1-minute OHLC → Faster and still decent for most of the swing trading strategies.
Open prices only → It's useful only if your EA is trading strictly at opening candle prices. Most traders shouldn't touch this mode.
If you're getting ready for a prop firm evaluation, then accuracy > speed. "Every tick" is probably always the safest bet.
Spread Settings
Many beginners forget this, but it does matter—a lot.
Prop firm spreads may widen during sessions or news events. If you backtest using the absolute lowest spread, the results will look better than what you'd realistically get.
I'd advise setting spread at:
- Current spread if you're okay with inconsistency
- Fixed, slightly wider spread to simulate real prop firm conditions
- Dynamic spread, if your MT5 version supports it
Optimization vs Single Test
- If you're trying to tweak your settings or parameters, use Optimization.

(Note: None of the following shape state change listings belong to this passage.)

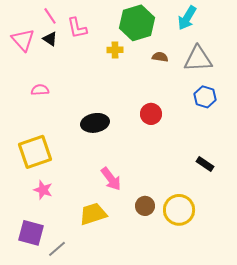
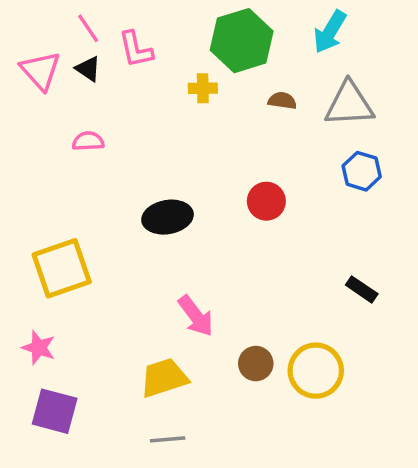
pink semicircle: (40, 90) -> (88, 141), moved
pink star: (43, 190) -> (39, 348), moved
gray line: (57, 249) -> (168, 439), moved, turned 36

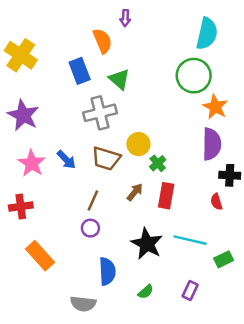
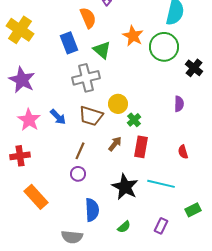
orange star: (215, 107) -> (133, 36), moved
purple semicircle: (212, 144) -> (179, 104), size x0.6
black cross: (230, 175) -> (194, 68), moved, turned 36
green rectangle: (224, 259) -> (193, 210), moved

- If you want to see your current setup in action, select Single Test.
For prop firm purposes: start with a Single Test. Then optimize once you understand the system's weak points.

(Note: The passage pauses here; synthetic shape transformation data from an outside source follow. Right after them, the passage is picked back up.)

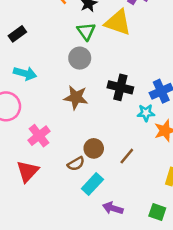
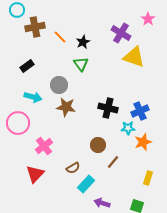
yellow triangle: (118, 22) -> (134, 57), moved
gray circle: (80, 58) -> (59, 85), moved
brown star: (76, 98) -> (66, 107), moved
brown circle: (94, 148) -> (98, 145), moved

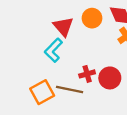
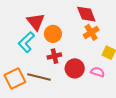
orange circle: (92, 18) -> (53, 34), moved
red cross: (87, 74) -> (54, 56), moved

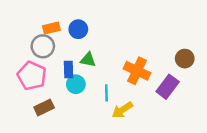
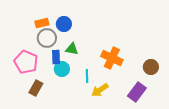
gray circle: (43, 46) -> (47, 38), moved
brown circle: (185, 59) -> (151, 67), moved
purple rectangle: (168, 87) -> (137, 92), moved
brown rectangle: (44, 107) -> (36, 88), turned -35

Running a Backtest in MT5: Step-by-Step
Let's walk through the exact process, keeping things simple.
Step 1: Open the Strategy Tester
Click View → Strategy Tester, or press Ctrl+R.
Step 2: Identify what you need to test
- Choose your EA or indicator.
- Choose the symbol, for example EURUSD, XAUUSD, US30.
- Choose your time frame.
- Ensure that the symbol matches the one provided by your prop firm.
Step 3: Select a testing period
This depends on your trading style:
- Day traders → 6–12 months
- Swing traders → 1–3 years
- Scalpers → 3–6 months – more important is the tick data than the length of time
The goal isn’t to cherry-pick good market conditions. Test the bad periods too.
Step 4: Set your deposit and leverage
Prop firms usually offer pre-defined account sizes with leverage limits.
If your challenge is:
$50,000
1:100 leverage
Then you would take the same setup into MT5; this would give you a backtest similar to the evaluation environment.
Step 5: Tap “Start” and let the magic happen
Then, the Strategy Tester will run through the data and give you this gorgeous report with graphs and stats, and has every trade listed.